More than 75 percent of people without insurance are working - often in restaurants, day-care centers, beauty shops and other low-paying service professions. Be it hepatitis or other communicable diseases, the public faces risk when the uninsured get sick and don't get treatment right away, officials said.
"From a public-health perspective, you want the person who is making your salad to have health benefits," said Dr. Malcolm Adcock, Cincinnati health commissioner.
To plug an estimated $4 billion hole in Ohio's budget, Gov. Bob Taft proposes slashing $1 billion from Medicaid spending that has helped thousands of Ohio's poorest residents avoid joining the ranks of the uninsured.
"This kind of growth (recently seen in Medicaid spending) is absolutely unsustainable," said Dr. T.J. Redington, medical director for Ohio's Medicaid program and director of community health for the Health Alliance of Greater Cincinnati.
To get more out of dwindling dollars, Redington said several "safety-net providers," including health clinics, hospitals and other agencies, have been working for months on ways to better coordinate care. But those plans are not complete.
Cincinnati Mayor Charlie Luken praised those efforts and said the solution to the uninsured problem can't just be about spending more money.

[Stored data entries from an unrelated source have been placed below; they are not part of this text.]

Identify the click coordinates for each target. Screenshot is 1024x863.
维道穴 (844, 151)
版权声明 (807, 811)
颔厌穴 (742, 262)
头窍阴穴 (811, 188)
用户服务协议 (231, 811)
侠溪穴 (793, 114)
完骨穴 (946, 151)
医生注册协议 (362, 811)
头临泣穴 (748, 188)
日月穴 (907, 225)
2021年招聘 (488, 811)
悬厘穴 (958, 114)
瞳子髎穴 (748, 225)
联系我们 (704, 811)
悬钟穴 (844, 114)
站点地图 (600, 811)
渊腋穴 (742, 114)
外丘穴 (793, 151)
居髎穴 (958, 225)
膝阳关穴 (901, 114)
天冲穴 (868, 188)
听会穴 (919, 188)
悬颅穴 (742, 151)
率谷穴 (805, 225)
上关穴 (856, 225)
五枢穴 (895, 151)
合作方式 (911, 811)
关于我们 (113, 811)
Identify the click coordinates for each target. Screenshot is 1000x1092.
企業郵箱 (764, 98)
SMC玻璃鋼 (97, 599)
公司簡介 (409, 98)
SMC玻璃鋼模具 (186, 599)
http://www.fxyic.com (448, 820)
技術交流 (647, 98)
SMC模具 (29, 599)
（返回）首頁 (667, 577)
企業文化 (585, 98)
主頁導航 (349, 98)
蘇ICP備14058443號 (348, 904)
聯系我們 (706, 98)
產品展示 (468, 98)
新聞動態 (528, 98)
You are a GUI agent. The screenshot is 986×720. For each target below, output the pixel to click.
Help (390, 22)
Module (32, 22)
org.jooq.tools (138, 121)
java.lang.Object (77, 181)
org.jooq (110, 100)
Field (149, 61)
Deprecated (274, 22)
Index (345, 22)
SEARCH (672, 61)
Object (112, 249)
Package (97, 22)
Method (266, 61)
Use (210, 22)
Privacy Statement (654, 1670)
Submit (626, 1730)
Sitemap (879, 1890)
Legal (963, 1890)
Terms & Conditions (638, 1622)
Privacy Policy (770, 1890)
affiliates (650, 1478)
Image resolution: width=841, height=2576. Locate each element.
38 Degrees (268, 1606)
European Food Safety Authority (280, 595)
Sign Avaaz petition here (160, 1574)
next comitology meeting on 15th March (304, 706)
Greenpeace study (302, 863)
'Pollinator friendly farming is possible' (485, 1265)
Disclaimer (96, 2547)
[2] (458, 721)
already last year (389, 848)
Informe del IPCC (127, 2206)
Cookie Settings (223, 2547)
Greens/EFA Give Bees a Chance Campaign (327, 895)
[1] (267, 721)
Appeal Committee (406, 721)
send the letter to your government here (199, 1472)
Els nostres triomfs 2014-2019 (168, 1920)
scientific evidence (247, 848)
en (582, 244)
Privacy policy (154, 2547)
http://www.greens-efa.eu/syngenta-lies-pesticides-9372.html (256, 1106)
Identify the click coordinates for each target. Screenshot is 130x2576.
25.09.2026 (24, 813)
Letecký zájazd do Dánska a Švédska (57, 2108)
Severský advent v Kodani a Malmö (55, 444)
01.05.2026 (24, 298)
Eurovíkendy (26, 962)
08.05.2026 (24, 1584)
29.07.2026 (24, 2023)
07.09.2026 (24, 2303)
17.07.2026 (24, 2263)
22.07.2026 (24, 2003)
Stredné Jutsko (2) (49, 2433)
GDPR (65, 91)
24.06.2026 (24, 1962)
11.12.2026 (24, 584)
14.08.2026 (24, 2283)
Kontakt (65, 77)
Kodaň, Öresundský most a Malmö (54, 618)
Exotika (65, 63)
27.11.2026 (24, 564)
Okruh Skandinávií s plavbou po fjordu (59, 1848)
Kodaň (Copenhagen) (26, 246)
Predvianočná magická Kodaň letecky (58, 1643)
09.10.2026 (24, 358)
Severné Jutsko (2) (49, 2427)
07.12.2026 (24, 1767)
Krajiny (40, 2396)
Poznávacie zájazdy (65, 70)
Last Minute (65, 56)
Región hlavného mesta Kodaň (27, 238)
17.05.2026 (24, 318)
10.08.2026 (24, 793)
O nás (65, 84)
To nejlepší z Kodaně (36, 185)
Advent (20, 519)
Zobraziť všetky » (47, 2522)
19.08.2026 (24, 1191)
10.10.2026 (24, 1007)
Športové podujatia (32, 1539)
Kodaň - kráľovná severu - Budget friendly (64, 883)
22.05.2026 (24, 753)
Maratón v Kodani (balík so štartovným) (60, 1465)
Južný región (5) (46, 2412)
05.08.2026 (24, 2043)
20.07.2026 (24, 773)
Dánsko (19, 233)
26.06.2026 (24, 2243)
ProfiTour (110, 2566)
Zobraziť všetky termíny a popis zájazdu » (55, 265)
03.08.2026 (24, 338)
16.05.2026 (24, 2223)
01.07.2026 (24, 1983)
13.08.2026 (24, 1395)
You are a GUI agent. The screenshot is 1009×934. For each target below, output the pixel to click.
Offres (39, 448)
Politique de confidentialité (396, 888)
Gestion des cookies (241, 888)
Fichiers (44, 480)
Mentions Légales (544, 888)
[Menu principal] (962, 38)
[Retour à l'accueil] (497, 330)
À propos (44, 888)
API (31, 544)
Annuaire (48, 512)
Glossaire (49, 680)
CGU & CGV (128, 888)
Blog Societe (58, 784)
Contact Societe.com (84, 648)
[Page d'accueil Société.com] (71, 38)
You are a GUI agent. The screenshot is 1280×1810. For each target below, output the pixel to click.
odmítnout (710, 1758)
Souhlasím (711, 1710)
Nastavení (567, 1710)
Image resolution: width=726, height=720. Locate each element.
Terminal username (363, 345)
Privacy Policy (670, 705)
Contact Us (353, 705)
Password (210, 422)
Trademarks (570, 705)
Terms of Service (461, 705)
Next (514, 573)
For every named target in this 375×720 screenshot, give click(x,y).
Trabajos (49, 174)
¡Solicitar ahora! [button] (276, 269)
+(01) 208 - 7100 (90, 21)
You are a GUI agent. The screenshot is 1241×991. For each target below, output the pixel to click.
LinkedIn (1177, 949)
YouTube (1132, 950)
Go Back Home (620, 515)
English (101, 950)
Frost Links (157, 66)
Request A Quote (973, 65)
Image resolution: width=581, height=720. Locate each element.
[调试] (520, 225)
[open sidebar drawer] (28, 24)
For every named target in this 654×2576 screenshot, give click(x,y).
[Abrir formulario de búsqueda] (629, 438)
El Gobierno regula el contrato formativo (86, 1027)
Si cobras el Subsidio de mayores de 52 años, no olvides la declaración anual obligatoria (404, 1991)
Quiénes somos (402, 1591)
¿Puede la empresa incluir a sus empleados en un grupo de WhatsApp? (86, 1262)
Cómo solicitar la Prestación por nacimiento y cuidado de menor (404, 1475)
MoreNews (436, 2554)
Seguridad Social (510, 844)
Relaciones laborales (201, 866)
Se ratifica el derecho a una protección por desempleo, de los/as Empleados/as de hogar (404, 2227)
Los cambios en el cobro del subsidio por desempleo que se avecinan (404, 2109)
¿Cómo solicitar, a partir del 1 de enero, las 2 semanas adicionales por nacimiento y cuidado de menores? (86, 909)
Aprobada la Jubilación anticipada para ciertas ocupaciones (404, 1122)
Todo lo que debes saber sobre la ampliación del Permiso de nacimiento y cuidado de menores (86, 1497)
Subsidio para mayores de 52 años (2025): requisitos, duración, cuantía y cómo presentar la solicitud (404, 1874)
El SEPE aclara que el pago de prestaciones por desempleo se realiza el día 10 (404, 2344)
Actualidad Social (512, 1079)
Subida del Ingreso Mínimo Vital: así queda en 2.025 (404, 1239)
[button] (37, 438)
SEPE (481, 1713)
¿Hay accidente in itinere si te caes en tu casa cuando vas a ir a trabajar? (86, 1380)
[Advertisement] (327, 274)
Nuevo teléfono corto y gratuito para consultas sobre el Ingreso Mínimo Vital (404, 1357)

"The communication between the health-care system and the political structure has got to be more organized and consistent than it has been," Luken said.
America must address the uninsured issue as a nation, said Hirsh Cohen, a Cincinnati-based health-care consultant. Eliminating lack of insurance will take tax reform and fundamental changes in the employer-based health benefits system, Cohen said.
"Until that happens, we'll be struggling in Cincinnati and every other place," Cohen said.